*Material shown*.
● ● ● ● ●

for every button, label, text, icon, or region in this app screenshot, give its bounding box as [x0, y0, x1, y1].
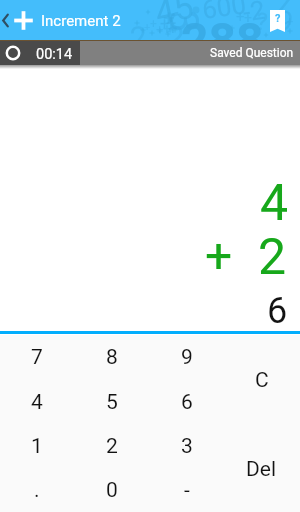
staticText: +: [205, 227, 233, 283]
button[interactable]: -: [149, 468, 224, 512]
staticText: 6: [181, 390, 193, 415]
staticText: 7: [31, 345, 43, 370]
staticText: 4: [260, 174, 289, 233]
staticText: 1: [31, 434, 43, 459]
staticText: 0: [106, 478, 118, 503]
button[interactable]: 9: [149, 335, 224, 380]
staticText: 8: [106, 345, 118, 370]
staticText: ?: [275, 12, 281, 25]
button[interactable]: 2: [74, 424, 149, 468]
staticText: 2: [106, 434, 118, 459]
button[interactable]: 5: [74, 380, 149, 424]
staticText: 6: [267, 290, 288, 332]
button[interactable]: 6: [149, 380, 224, 424]
button[interactable]: Saved questions: [270, 9, 300, 31]
button[interactable]: 0: [74, 468, 149, 512]
button[interactable]: 7: [0, 335, 74, 380]
button[interactable]: C: [224, 335, 300, 423]
staticText: Saved Question: [210, 46, 294, 60]
staticText: C: [255, 368, 269, 393]
staticText: 3: [181, 434, 193, 459]
other: Back: [2, 14, 9, 27]
staticText: 2: [258, 228, 287, 287]
staticText: .: [34, 478, 40, 503]
staticText: Increment 2: [41, 12, 121, 30]
button[interactable]: Saved Question: [202, 40, 300, 65]
button[interactable]: .: [0, 468, 74, 512]
button[interactable]: 4: [0, 380, 74, 424]
staticText: 4: [31, 390, 43, 415]
staticText: 9: [181, 345, 193, 370]
button[interactable]: 3: [149, 424, 224, 468]
other: Stop timer: [6, 46, 20, 60]
button[interactable]: Stop timer: [0, 40, 79, 65]
button[interactable]: Del: [224, 423, 300, 512]
staticText: Del: [246, 457, 277, 482]
button[interactable]: 1: [0, 424, 74, 468]
staticText: -: [184, 478, 190, 503]
button[interactable]: Back: [0, 10, 127, 31]
staticText: 00:14: [36, 46, 73, 63]
button[interactable]: 8: [74, 335, 149, 380]
staticText: 5: [106, 390, 118, 415]
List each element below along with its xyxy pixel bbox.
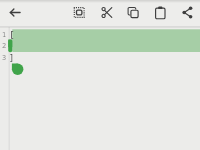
staticText: 3 bbox=[2, 53, 7, 63]
staticText: ] bbox=[9, 51, 15, 63]
staticText: [ bbox=[9, 28, 15, 40]
button[interactable]: Paste bbox=[149, 1, 171, 26]
staticText: 1 bbox=[2, 30, 7, 40]
button[interactable]: Cut bbox=[95, 1, 117, 26]
staticText: 2 bbox=[2, 41, 7, 51]
button[interactable]: Code editor bbox=[0, 27, 200, 150]
button[interactable]: Share bbox=[177, 1, 199, 26]
button[interactable]: Copy bbox=[122, 1, 144, 26]
button[interactable]: Select all bbox=[68, 1, 90, 26]
button[interactable]: Back bbox=[4, 1, 26, 26]
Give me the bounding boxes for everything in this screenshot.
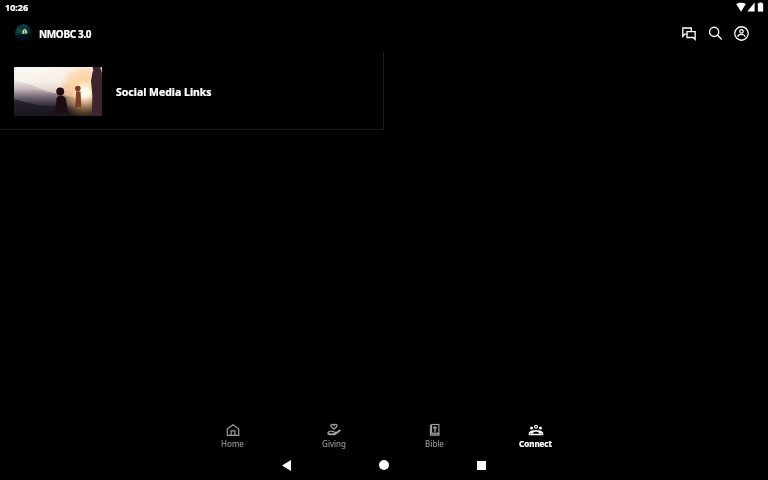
- staticText: Home: [221, 438, 244, 449]
- button[interactable]: Home: [182, 414, 283, 450]
- button[interactable]: Account: [727, 19, 755, 47]
- button[interactable]: Search: [701, 19, 729, 47]
- button[interactable]: Giving: [283, 414, 384, 450]
- staticText: Connect: [519, 438, 552, 449]
- button[interactable]: Connect: [485, 414, 586, 450]
- button[interactable]: Home: [372, 453, 396, 477]
- button[interactable]: Bible: [384, 414, 485, 450]
- button[interactable]: Back: [274, 453, 298, 477]
- staticText: Bible: [425, 438, 444, 449]
- staticText: 10:26: [5, 1, 29, 13]
- button[interactable]: Social Media Links: [0, 51, 384, 130]
- button[interactable]: Messages: [675, 19, 703, 47]
- button[interactable]: Recents: [469, 453, 493, 477]
- staticText: Social Media Links: [116, 85, 212, 99]
- staticText: NMOBC 3.0: [39, 27, 92, 41]
- staticText: Giving: [322, 438, 346, 449]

● ● ● ● ●

*Work to complete*. Which lines of the listing above hold the word "Saved"? Copy each of them.

*Output of the exercise*.
button[interactable]: Saved questions: [270, 9, 300, 31]
staticText: Saved Question: [210, 46, 294, 60]
button[interactable]: Saved Question: [202, 40, 300, 65]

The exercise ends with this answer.